18h15. Pour ma psy, dormir en relaxation est le signe que justement, j’ai très bien réussi à me relaxer. On est bien loin de l’opinion de Michel qui déteste qu’on dorme pendant la séance. On a pu parler, elle m’a rassurée, s’est dit inquiète de passer mon traitement en si besoin car si je n’osais pas demander… J’ai pu aussi, lui ai-je dit, discuter avec d’autres patientes, ce qui m’a fait du bien. Et surtout voir la diet. Elle est adorable. « Elle est redoutable » m’a dit ma psy. Je n’en doute pas. On va y aller doucement, au début pour les plateaux, même si cela me semble encore trop, notamment les féculents. Même si j’aurais aménagé mes repas autrement, mais l faut bien que je réapprenne à manger. Peur des protéines, en fait, mais encore plus des féculents. Le repas de midi sera angoissant. Heureusement, je n’ai pas de pain, c’est la contrepartie qu’elle m’a accordée pour compenser la mise en place des féculents.

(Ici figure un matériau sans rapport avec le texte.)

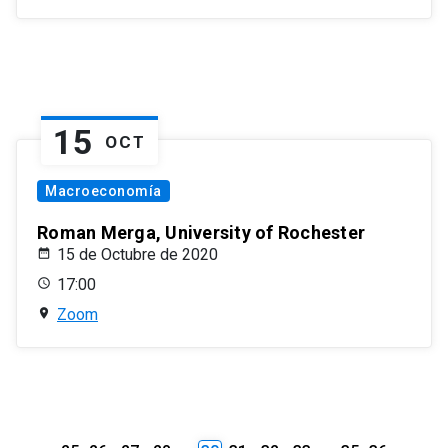
15
OCT
Macroeconomía
Roman Merga, University of Rochester
15 de Octubre de 2020
17:00
Zoom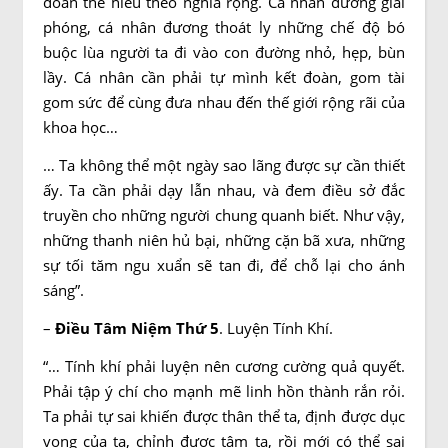
đoàn thể hiểu theo nghĩa rộng. Cá nhân đương giải
phóng, cá nhân đương thoát ly những chế độ bó
buộc lùa người ta đi vào con đường nhỏ, hẹp, bùn
lầy. Cá nhân cần phải tự mình kết đoàn, gom tài
gom sức để cùng đưa nhau đến thế giới rộng rãi của
khoa học…
… Ta không thể một ngày sao lãng được sự cần thiết
ấy. Ta cần phải dạy lẫn nhau, và đem điều sở đắc
truyền cho những người chung quanh biết. Như vậy,
những thanh niên hủ bại, những cặn bã xưa, những
sự tối tăm ngu xuẩn sẽ tan đi, để chỗ lại cho ánh
sáng”.
–
Điều Tâm Niệm Thứ 5
. Luyện Tính Khí.
“… Tính khí phải luyện nên cương cường quả quyết.
Phải tập ý chí cho mạnh mẽ linh hồn thành rắn rỏi.
Ta phải tự sai khiến được thân thể ta, định được dục
vọng của ta, chỉnh được tâm ta, rồi mới có thể sai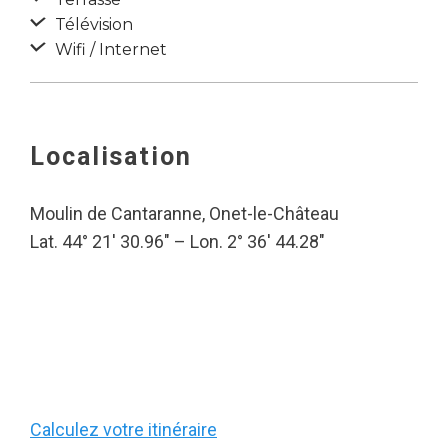
Télévision
Wifi / Internet
Localisation
Moulin de Cantaranne, Onet-le-Château
Lat. 44° 21′ 30.96″ – Lon. 2° 36′ 44.28″
Calculez votre itinéraire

Mais ça m’a fait du bien de lui parler.
« Vous êtes ici pour dépasser vos peurs » m’a dit Dr G.. Et toujours sa belle voix douce et lénifiante, ses belles paroles, qui donnent cependant envie de lui rétorquer « oui, mais concrètement, je fais quoi ? », parce que ses grandes théories n’apportent finalement pas grand-chose. Mais elle est toujours aussi charmante, même si reste l’impression d’avoir été flouée sur l’hospitalisation. « On s’est toutes faites piéger » m’a dit l’une des filles, ajoutant que si elle l’avait su, elle aurait posé plus de questions aux anciennes hospitalisées, quand elle était à l’HDJ. Et moi donc ! D’ailleurs, je repasse avec nostalgie devant la porte de l’HDJ. C’était le bon temps, ça…

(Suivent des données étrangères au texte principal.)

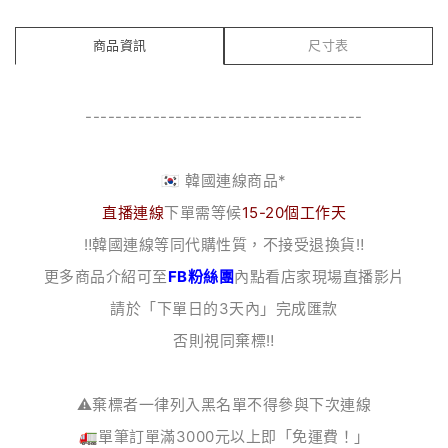
商品資訊
尺寸表
-------------------------------------
🇰🇷 韓國連線商品*
直播連線
下單需等候
15-20個工作天
‼️韓國連線等同代購性質，不接受退換貨‼️
更多商品介紹可至
FB粉絲團
內點看店家現場直播影片
請於「下單日的3天內」完成匯款
否則視同棄標‼️
⚠️棄標者一律列入黑名單不得參與下次連線
🚛單筆訂單滿3000元以上即「免運費！」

« Vous semblez plus détendue qu’hier ». « C’est bon signe tout ça ». « Le but est que vous soyez mieux chez vous ». Mais à l’inverse, elle ne me passe pas le Xanax du soir en si besoin, et dix jours ne lui paraissent pas une durée longue pour un traitement aux anxio. « Allez à votre rythme, prenez votre temps. » J’ai aussi pu négocier une ouverture des portes pour demain matin, alors que la durée d’observation est de 72 heures.

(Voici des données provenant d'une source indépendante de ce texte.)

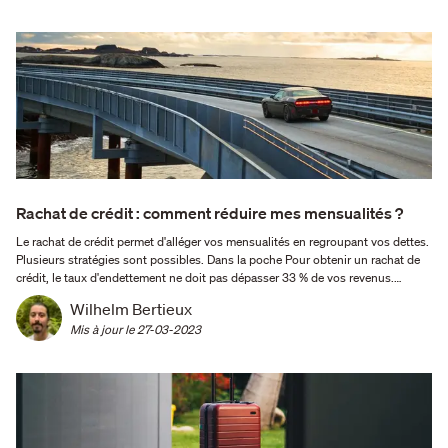
Rachat de crédit : comment réduire mes mensualités ?
Le rachat de crédit permet d'alléger vos mensualités en regroupant vos dettes.
Plusieurs stratégies sont possibles. Dans la poche Pour obtenir un rachat de
crédit, le taux d'endettement ne doit pas dépasser 33 % de vos revenus.
Comparez toujours le TAEG des offres de rachat de crédit. Une simulation
Wilhelm Bertieux
préalable est vivement conseillée. …
Mis à jour le 
27-03-2023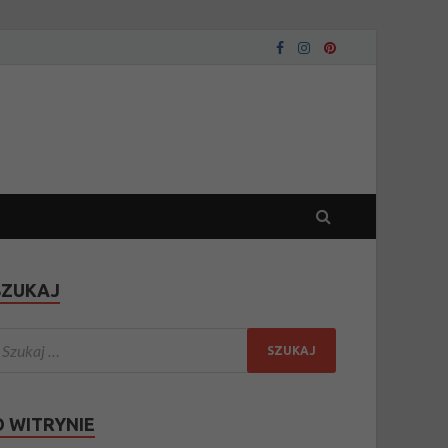
SZUKAJ
O WITRYNIE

Je me sens mieux ce soir. Et puis, j’ai pu appeler mon père (« Vous ne l’avez toujours pas appelé ?! ») et Marion, même si je suis tombée sur leurs répondeurs.
« Je préfère vous voir détendue ». « Oui, mais pas à cause des médicaments ». Elle m’a aussi demandé si j’arrivais à écrire. « J’ai vu que vous aviez emporté plein de cahiers. Vous êtes venue armée ».
« L’enfermement est assez difficile. Mais vous le saviez ? » « Oui, mais le fait d’être prévenue ne rend pas la chose plus facile. »
Il faut que je mette à profit ce temps pour écrire. Et pas seulement recopier mes notes.